The leader’s role in the LTF is to develop people. And the best way to develop a person is while actually doing the work. John stated that the Toyota Chief Engineer system was leading without power, but by skills of true leadership.

Go & See: FMC Gemba Areas, Round 1

In the rapid prototype area (RPA), teams were able to see three levels of prototypes that FMC Schilling Robotics used for fast learning on Manipulator Arm design.


Learning Topic: Concept Paper Sharing by FMC Brazil & FMC Davis

Jose Ferro of LEI Brazil and Fernando Rodrigues of FMC Rio led this discussion of an important LPPD tool used by the Chief Engineer—the Concept Paper (CP).


Jim Morgan reminded the team that “lots of conflict goes in to making a great product,” and the CP can help to focus the challenges and discussions for development teams.
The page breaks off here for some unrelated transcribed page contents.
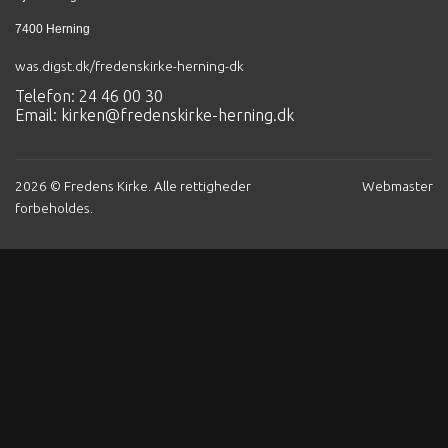
7400 Herning
was.digst.dk/fredenskirke-herning-dk
Telefon: 24 46 00 30
Email:
kirken@fredenskirke-herning.dk
2026 © Fredens Kirke. Alle rettigheder
Webmaster
forbeholdes.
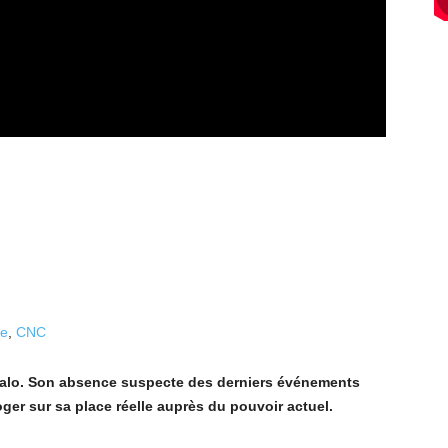
ue
,
CNC
Yalo. Son absence suspecte des derniers événements
oger sur sa place réelle auprès du pouvoir actuel.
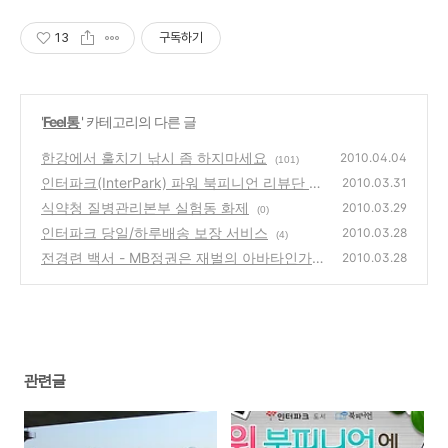
13
구독하기
'
Feel통
' 카테고리의 다른 글
한강에서 훌치기 낚시 좀 하지마세요
2010.04.04
(101)
인터파크(InterPark) 파워 북피니언 리뷰단 선
2010.03.31
정
식약청 질병관리본부 실험동 화제
(0)
2010.03.29
(0)
인터파크 당일/하루배송 보장 서비스
2010.03.28
(4)
전경련 백서 - MB정권은 재벌의 아바타인가?
2010.03.28
(0)
관련글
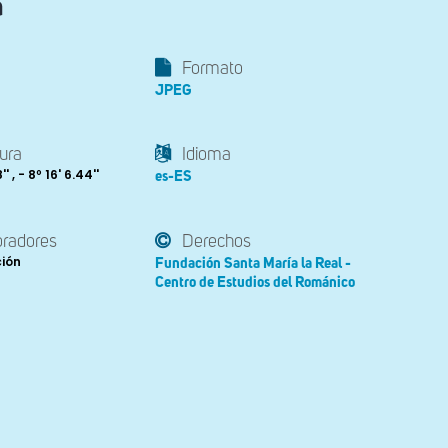
a
Formato
JPEG
ura
Idioma
' , - 8º 16' 6.44''
es-ES
oradores
Derechos
ción
Fundación Santa María la Real -
Centro de Estudios del Románico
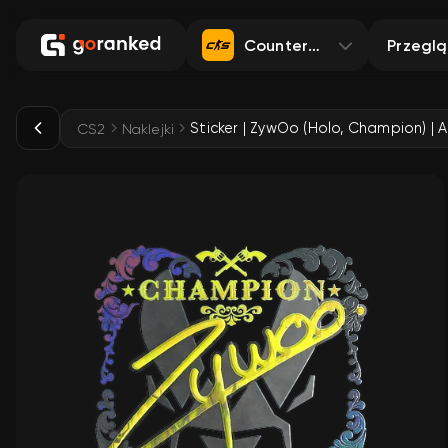
Counter-Strike 2
Przegl
CS2
Naklejki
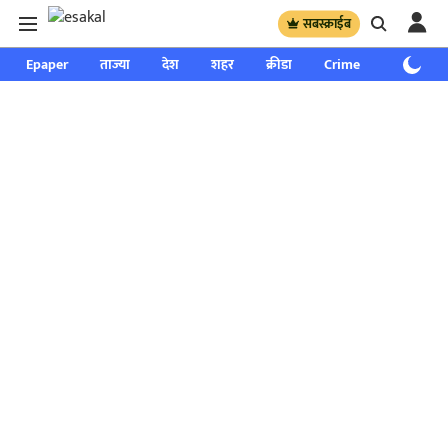
सबस्क्राईब
Epaper
ताज्या
देश
शहर
क्रीडा
Crime
साप्ताहिक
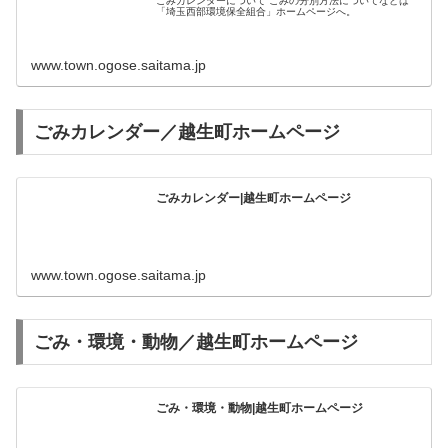
ごみカレンダーについて ごみの分別方法についてなどは
「埼玉西部環境保全組合」ホームページへ。
www.town.ogose.saitama.jp
ごみカレンダー／越生町ホームページ
ごみカレンダー|越生町ホームページ
www.town.ogose.saitama.jp
ごみ・環境・動物／越生町ホームページ
ごみ・環境・動物|越生町ホームページ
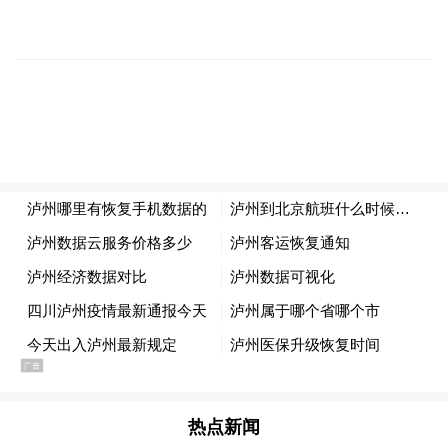
未来，社区将为小志愿者开展“志愿第一课”
培训，通过情景模拟、互动体验等形式提升
服务技能。同时启动“青伴夕阳”项目，组织
小志愿者结对帮扶高龄独居、空巢老人，开
展上门陪伴、读报谈心、智能手机教学等暖
心服务，用“红领巾”的朝气温暖“夕阳红”。
热点新闻
“从精心招募到授旗成立，再到趣味盎然的志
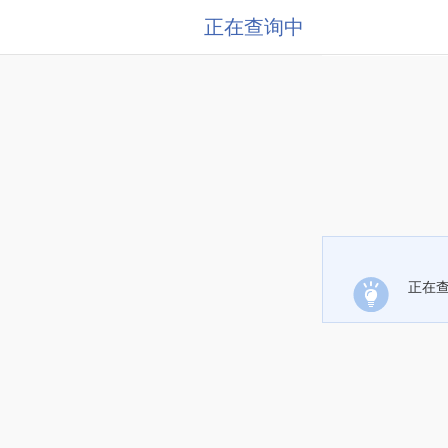
正在查询中
正在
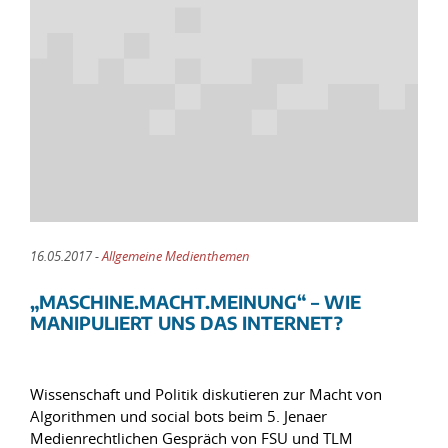
16.05.2017 -
Allgemeine Medienthemen
„MASCHINE.MACHT.MEINUNG“ – WIE
MANIPULIERT UNS DAS INTERNET?
Wissenschaft und Politik diskutieren zur Macht von
Algorithmen und social bots beim 5. Jenaer
Medienrechtlichen Gespräch von FSU und TLM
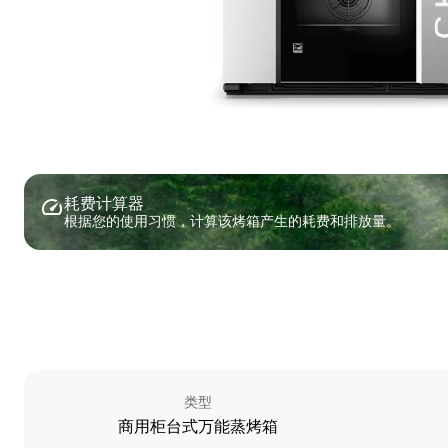
耗费计算器
根据您的使用习惯，计算该烤箱产生的耗费和排放量。
类型
商用柜台式万能蒸烤箱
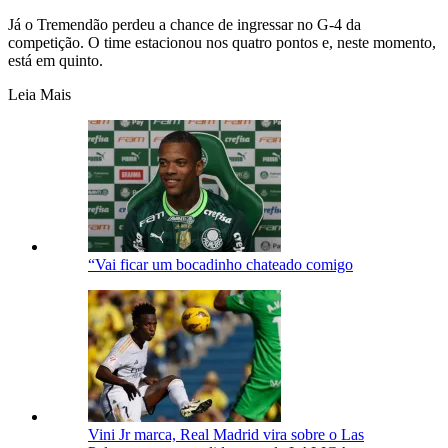
Já o Tremendão perdeu a chance de ingressar no G-4 da
competição. O time estacionou nos quatro pontos e, neste momento,
está em quinto.
Leia Mais
“Vai ficar um bocadinho chateado comigo
Vini Jr marca, Real Madrid vira sobre o Las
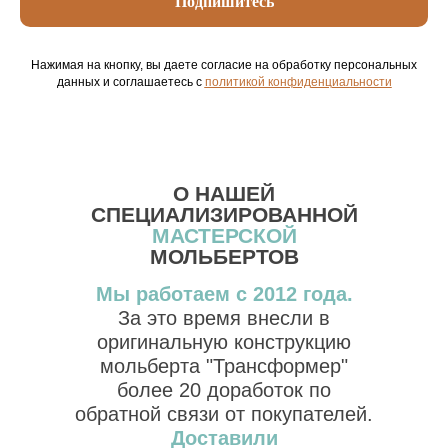
Подпишитесь
Нажимая на кнопку, вы даете согласие на обработку персональных
данных и соглашаетесь c
политикой конфиденциальности
О НАШЕЙ
СПЕЦИАЛИЗИРОВАННОЙ
МАСТЕРСКОЙ
МОЛЬБЕРТОВ
Мы работаем с 2012 года.
За это время внесли в
оригинальную конструкцию
мольберта "Трансформер"
более 20 доработок по
обратной связи от покупателей.
Доставили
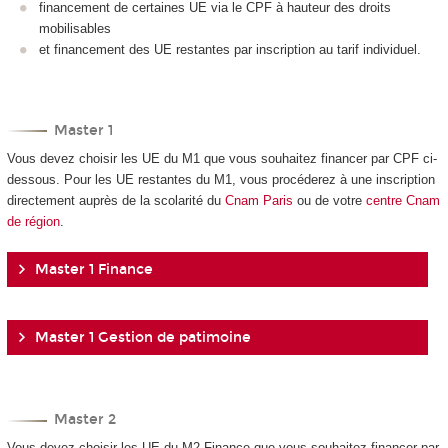
financement de certaines UE via le CPF à hauteur des droits
mobilisables
et financement des UE restantes par inscription au tarif individuel.
Master 1
Vous devez choisir les UE du M1 que vous souhaitez financer par CPF ci-
dessous. Pour les UE restantes du M1, vous procéderez à une inscription
directement auprès de la scolarité du
Cnam Paris
ou de votre
centre Cnam
de région
.
Master 1 Finance
Master 1 Gestion de patimoine
Master 2
Vous devez choisir les UE du M2 Finance que vous souhaitez financer par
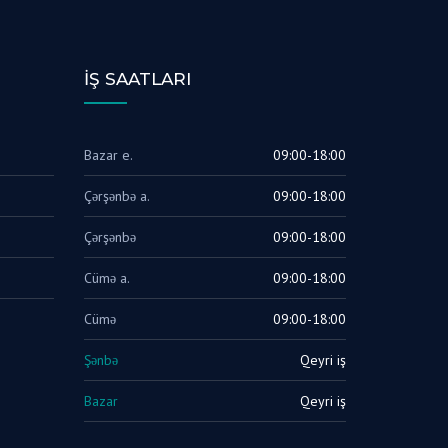
İŞ SAATLARI
Bazar e.
09:00-18:00
Çərşənbə a.
09:00-18:00
Çərşənbə
09:00-18:00
Cümə a.
09:00-18:00
Cümə
09:00-18:00
Şənbə
Qeyri iş
Bazar
Qeyri iş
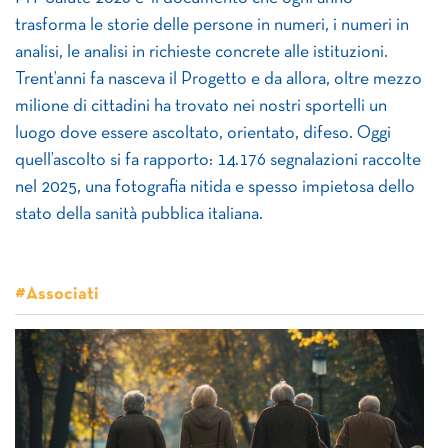
trasforma le storie delle persone in numeri, i numeri in
analisi, le analisi in richieste concrete alle istituzioni.
Trent’anni fa nasceva il Progetto e da allora, oltre mezzo
milione di cittadini ha trovato nei nostri sportelli un
luogo dove essere ascoltato, orientato, difeso. Oggi
quell’ascolto si fa rapporto: 14.176 segnalazioni raccolte
nel 2025, una fotografia nitida e spesso impietosa dello
stato della sanità pubblica italiana.
#Associati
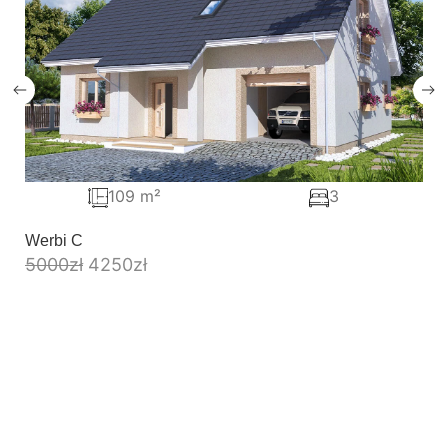
109 m²
3
Werbi C
5000
zł
4250
zł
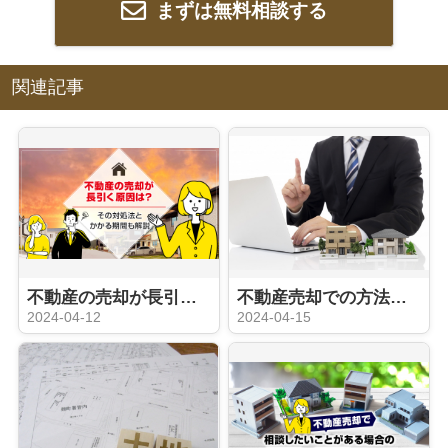
まずは無料相談する
関連記事
不動産の売却が長引く原因は？その対処法とかかる期間も解説
不動産売却での方法や契約内容などに関する注意点を解説
2024-04-12
2024-04-15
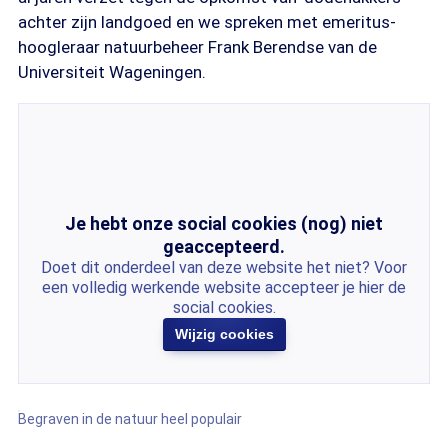
achter zijn landgoed en we spreken met emeritus-
hoogleraar natuurbeheer Frank Berendse van de
Universiteit Wageningen.
Je hebt onze social cookies (nog) niet
geaccepteerd.
Doet dit onderdeel van deze website het niet? Voor
een volledig werkende website accepteer je hier de
social cookies.
Wijzig cookies
Begraven in de natuur heel populair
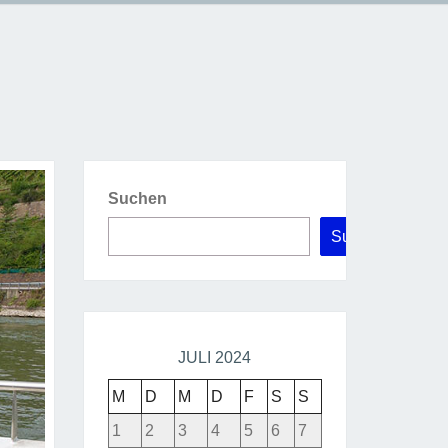
Suchen
Suchen
JULI 2024
M
D
M
D
F
S
S
1
2
3
4
5
6
7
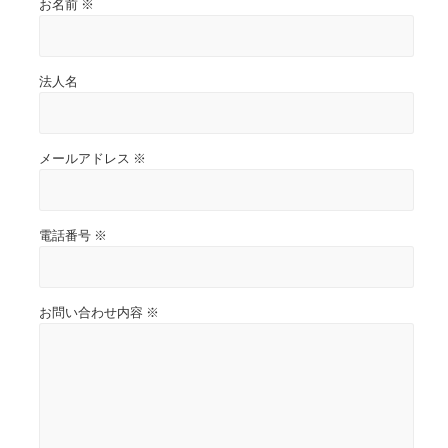
お名前 ※
法人名
メールアドレス ※
電話番号 ※
お問い合わせ内容 ※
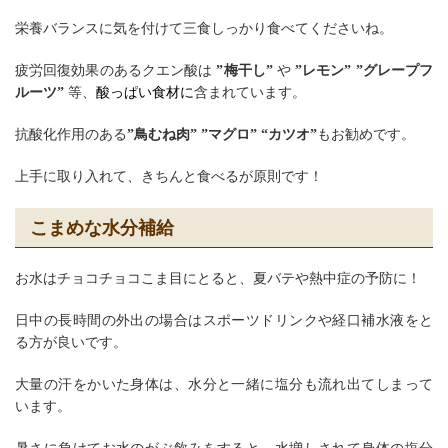
栄養バランスに気を付けて三食しっかり食べてくださいね。
疲労回復効果のあるクエン酸は
”梅干し”
や
”レモン” ”グレープフ
ルーツ”
等、
酸っぱい食材に
含まれています。
抗酸化作用のある
”鳥むね肉” ”マグロ” “カツオ”
もお勧めです。
上手に取り入れて、きちんと食べるが原則です！
こまめな水分補給
お水はチョコチョコこま目にとると、夏バテや熱中症の予防に！
日中の長時間の外出の場合はスポーツドリンクや経口補水液をと
る方が良いです。
大量の汗をかいた身体は、水分と一緒に塩分も流れ出てしまって
います。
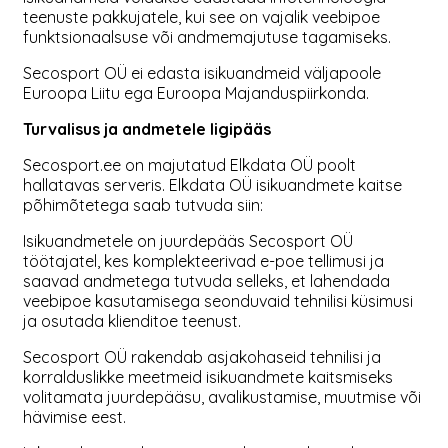
teenuste pakkujatele, kui see on vajalik veebipoe
funktsionaalsuse või andmemajutuse tagamiseks.
Secosport OÜ ei edasta isikuandmeid väljapoole
Euroopa Liitu ega Euroopa Majanduspiirkonda.
Turvalisus ja andmetele ligipääs
Secosport.ee on majutatud Elkdata OÜ poolt
hallatavas serveris. Elkdata OÜ isikuandmete kaitse
põhimõtetega saab tutvuda siin:
Isikuandmetele on juurdepääs Secosport OÜ
töötajatel, kes komplekteerivad e-poe tellimusi ja
saavad andmetega tutvuda selleks, et lahendada
veebipoe kasutamisega seonduvaid tehnilisi küsimusi
ja osutada klienditoe teenust.
Secosport OÜ rakendab asjakohaseid tehnilisi ja
korralduslikke meetmeid isikuandmete kaitsmiseks
volitamata juurdepääsu, avalikustamise, muutmise või
hävimise eest.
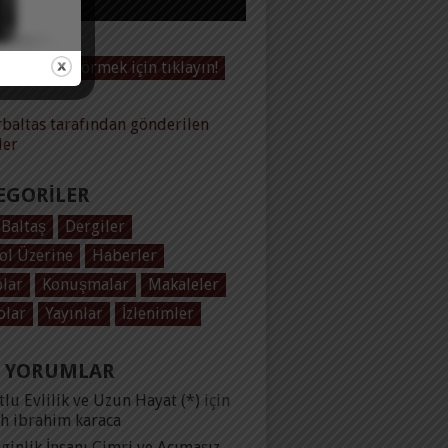
Videoları görmek için tıklayın!
baltas tarafından gönderilen
ler
EGORILER
 Baltaş
Dergiler
ol Üzerine
Haberler
plar
Konuşmalar
Makaleler
olar
Yayınlar
İzlenimler
 YORUMLAR
lu Evlilik ve Uzun Hayat (*)
için
ih ibrahim karaca
ginlik İnsanı Cimri ve Acımasız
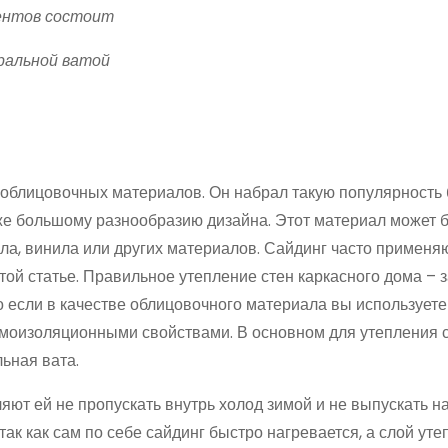
ментов состоит
ральной ватой
 облицовочных материалов. Он набрал такую популярность
кже большому разнообразию дизайна. Этот материал может 
ила, винила или других материалов. Сайдинг часто применя
этой статье. Правильное утепление стен каркасного дома – 
 если в качестве облицовочного материала вы использует
ермоизоляционными свойствами. В основном для утепления 
ьная вата.
ют ей не пропускать внутрь холод зимой и не выпускать н
ак как сам по себе сайдинг быстро нагревается, а слой уте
Fernando Rodrigues shared his learning with writing a Concept Paper and using it as a “game-changer” for the new Connector Program at FMC Rio. John Drogosz (LEI LPPD Coach) facilitated a concept paper reflection.

Learning Topic: Obeya Concept with Jim Morgan & Organizational Sharing

Jim stressed that obeya was about driving better collaboration and communication by bringing people together with use of this tool to support visual management. The entire learning group took a gemba visit to the Gemini testing obeya site to experience the daily performance-to-plan review in that area.


Learning Topic: A3 Thinking and Management

On day two, the group started with a business case and exercise related to A3 Thinking and Management from Eric Ethington, LEI LPPD Program Manager. Each participant had been asked to bring his or her own A3 to the session. In pairs, the participants practiced both sharing and coaching A3’s. This reinforced key learnings of the A3 as a process to develop people, on the job, while effectively engaging others to solve problems.


Go & See: FMC Gemba Areas, Round 3

The participants had a great opportunity for three more obeya visits for Gemini product development in these FMC areas: Gemini Obeya, “Spinal Cord” Hardware/Software test bed, and the Software Simulator. 

Learning Topic: Leadership Thinking & Mindset with John Shook

John focused on basic thinking of leaders. The power of the Toyota Production System is that it forces people to see problems quickly and solve them immediately. This basic, underlying thinking that is clearly understood and is critical for consistent values and actions throughout an organization.

In closing, Jim Morgan encouraged the group to continue to reach out to each other individually across companies to share more specific learning.

The views expressed in this post do not necessarily represent the views or policies of The Lean Enterprise Institute.